**Saved entries:**
______________________________

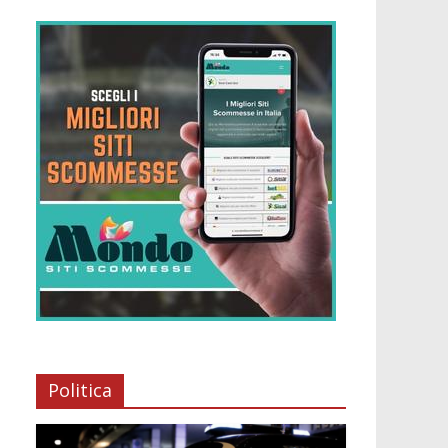
Politica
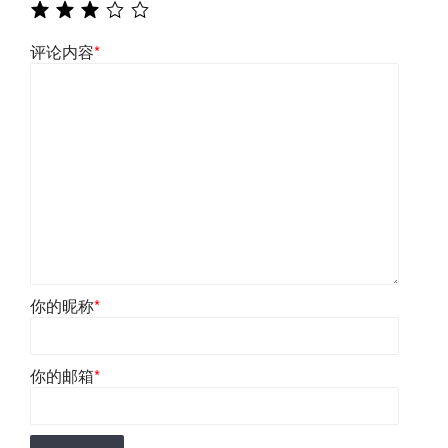
评论内容
*
你的昵称
*
你的邮箱
*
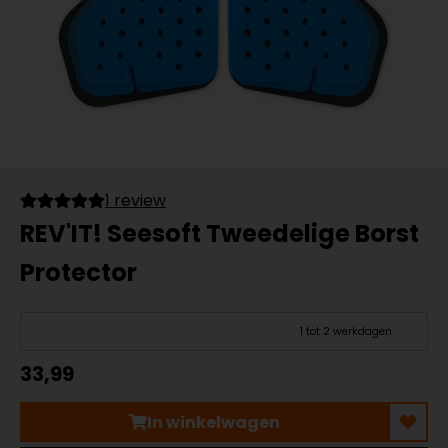
1 review
REV'IT! Seesoft Tweedelige Borst
Protector
1 tot 2 werkdagen
33,99
In winkelwagen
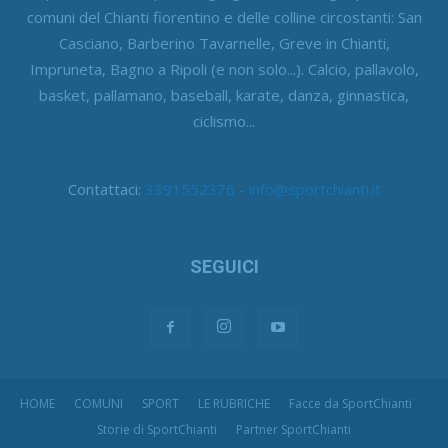
comuni del Chianti fiorentino e delle colline circostanti: San
Casciano, Barberino Tavarnelle, Greve in Chianti,
Impruneta, Bagno a Ripoli (e non solo...). Calcio, pallavolo,
basket, pallamano, baseball, karate, danza, ginnastica,
ciclismo...
Contattaci:
3391552376 - info@sportchianti.it
SEGUICI
HOME
COMUNI
SPORT
LE RUBRICHE
Facce da SportChianti
Storie di SportChianti
Partner SportChianti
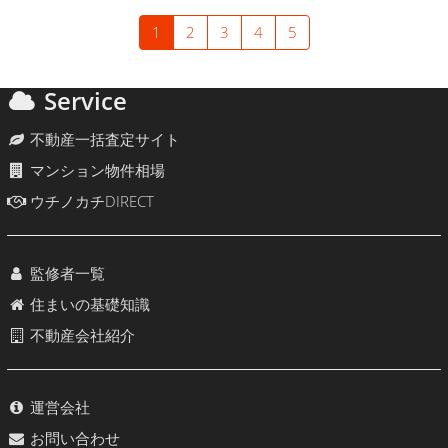
1
2
3
4
5
Service
不動産一括査定サイト
マンション物件相場
ウチノカチDIRECT
監修者一覧
住まいの基礎知識
不動産会社紹介
運営会社
お問い合わせ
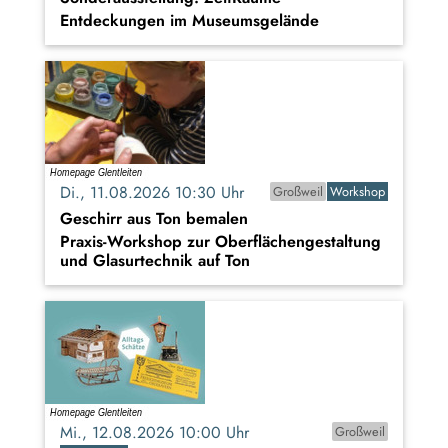
Entdeckungen im Museumsgelände
Di., 11.08.2026 10:30 Uhr
Großweil
Workshop
Geschirr aus Ton bemalen
Praxis-Workshop zur Oberflächengestaltung
und Glasurtechnik auf Ton
Mi., 12.08.2026 10:00 Uhr
Großweil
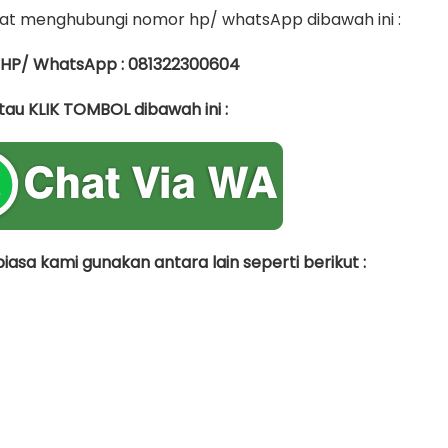
t menghubungi nomor hp/ whatsApp dibawah ini :
 HP/ WhatsApp : 081322300604
tau KLIK TOMBOL dibawah ini :
asa kami gunakan antara lain seperti berikut :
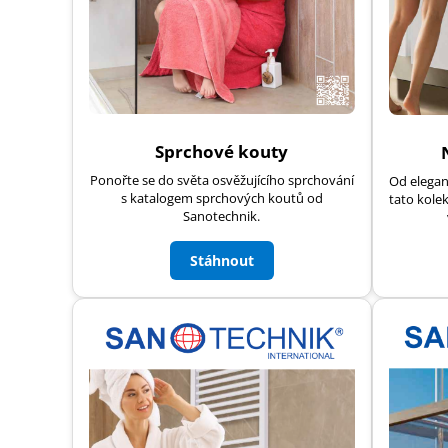
Sprchové kouty
Ponořte se do světa osvěžujícího sprchování
Od elegan
s katalogem sprchových koutů od
tato kolek
Sanotechnik.
Stáhnout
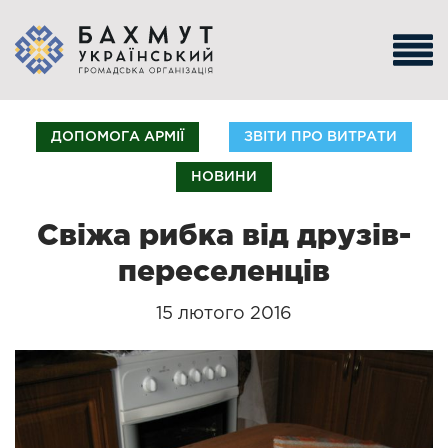
ДОПОМОГА АРМІЇ
ЗВІТИ ПРО ВИТРАТИ
НОВИНИ
Свіжа рибка від друзів-
переселенців
15 лютого 2016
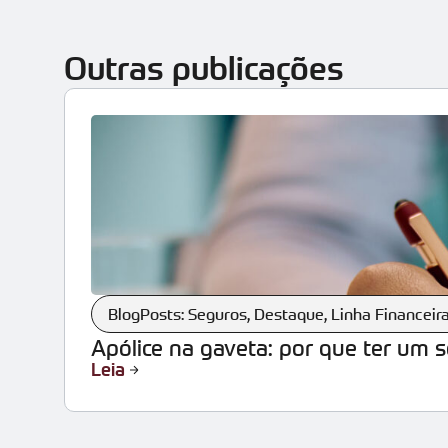
Outras publicações
BlogPosts: Seguros
,
Destaque
,
Linha Financeir
Apólice na gaveta: por que ter um 
Leia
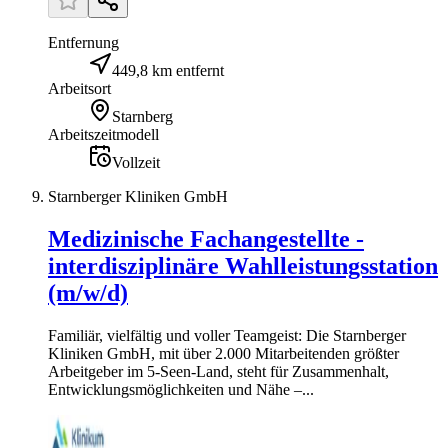
Entfernung
449,8 km entfernt
Arbeitsort
Starnberg
Arbeitszeitmodell
Vollzeit
Starnberger Kliniken GmbH
Medizinische Fachangestellte -
interdisziplinäre Wahlleistungsstation
(m/w/d)
Familiär, vielfältig und voller Teamgeist: Die Starnberger
Kliniken GmbH, mit über 2.000 Mitarbeitenden größter
Arbeitgeber im 5-Seen-Land, steht für Zusammenhalt,
Entwicklungsmöglichkeiten und Nähe –...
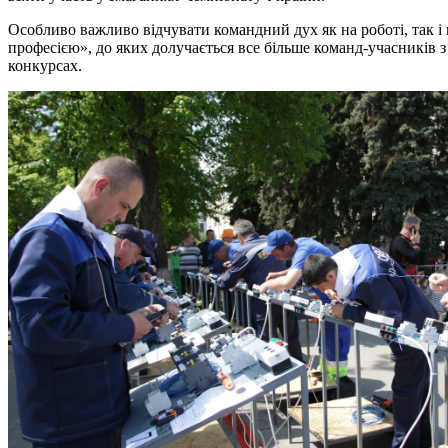
Особливо важливо відчувати командний дух як на роботі, так і 
професією», до яких долучається все більше команд-учасників 
конкурсах.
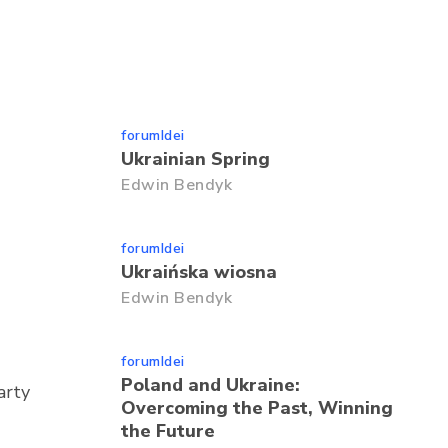
forumIdei
Ukrainian Spring
Edwin Bendyk
forumIdei
Ukraińska wiosna
Edwin Bendyk
forumIdei
Poland and Ukraine:
arty
Overcoming the Past, Winning
the Future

______________________________

**ACTIVITY:**
Please, without any pictures, print each entry exactly.

**RESULT:**
Politica
评论内容
*
你的昵称
*
你的邮箱
*
1 review
REV'IT! Seesoft Tweedelige Borst
Protector
1 tot 2 werkdagen
33,99
In winkelwagen
comuni del Chianti fiorentino e delle colline circostanti: San
Casciano, Barberino Tavarnelle, Greve in Chianti,
Impruneta, Bagno a Ripoli (e non solo...). Calcio, pallavolo,
basket, pallamano, baseball, karate, danza, ginnastica,
ciclismo...
Contattaci:
3391552376 - info@sportchianti.it
SEGUICI
HOME
COMUNI
SPORT
LE RUBRICHE
Facce da SportChianti
Storie di SportChianti
Partner SportChianti
1
2
3
4
5
Service
不動産一括査定サイト
マンション物件相場
ウチノカチDIRECT
監修者一覧
住まいの基礎知識
不動産会社紹介
運営会社
お問い合わせ
Entdeckungen im Museumsgelände
Di., 11.08.2026 10:30 Uhr
Großweil
Workshop
Geschirr aus Ton bemalen
Praxis-Workshop zur Oberflächengestaltung
und Glasurtechnik auf Ton
Mi., 12.08.2026 10:00 Uhr
Großweil
t menghubungi nomor hp/ whatsApp dibawah ini :
 HP/ WhatsApp : 081322300604
tau KLIK TOMBOL dibawah ini :
asa kami gunakan antara lain seperti berikut :
Sprchové kouty
Ponořte se do světa osvěžujícího sprchování
Od elegan
s katalogem sprchových koutů od
tato kolek
Sanotechnik.
Stáhnout
ДОПОМОГА АРМІЇ
ЗВІТИ ПРО ВИТРАТИ
НОВИНИ
Свіжа рибка від друзів-
переселенців
15 лютого 2016
Outras publicações
BlogPosts: Seguros
,
Destaque
,
Linha Financeir
Apólice na gaveta: por que ter um 
Leia
Entfernung
449,8 km entfernt
Arbeitsort
Starnberg
Arbeitszeitmodell
Vollzeit
Starnberger Kliniken GmbH
Medizinische Fachangestellte -
interdisziplinäre Wahlleistungsstation
(m/w/d)
Familiär, vielfältig und voller Teamgeist: Die Starnberger
Kliniken GmbH, mit über 2.000 Mitarbeitenden größter
Arbeitgeber im 5-Seen-Land, steht für Zusammenhalt,
Entwicklungsmöglichkeiten und Nähe –...
Особливо важливо відчувати командний дух як на роботі, так і 
професією», до яких долучається все більше команд-учасників 
конкурсах.
forumIdei
Ukrainian Spring
Edwin Bendyk
forumIdei
Ukraińska wiosna
Edwin Bendyk
forumIdei
Poland and Ukraine:
arty
Overcoming the Past, Winning
the Future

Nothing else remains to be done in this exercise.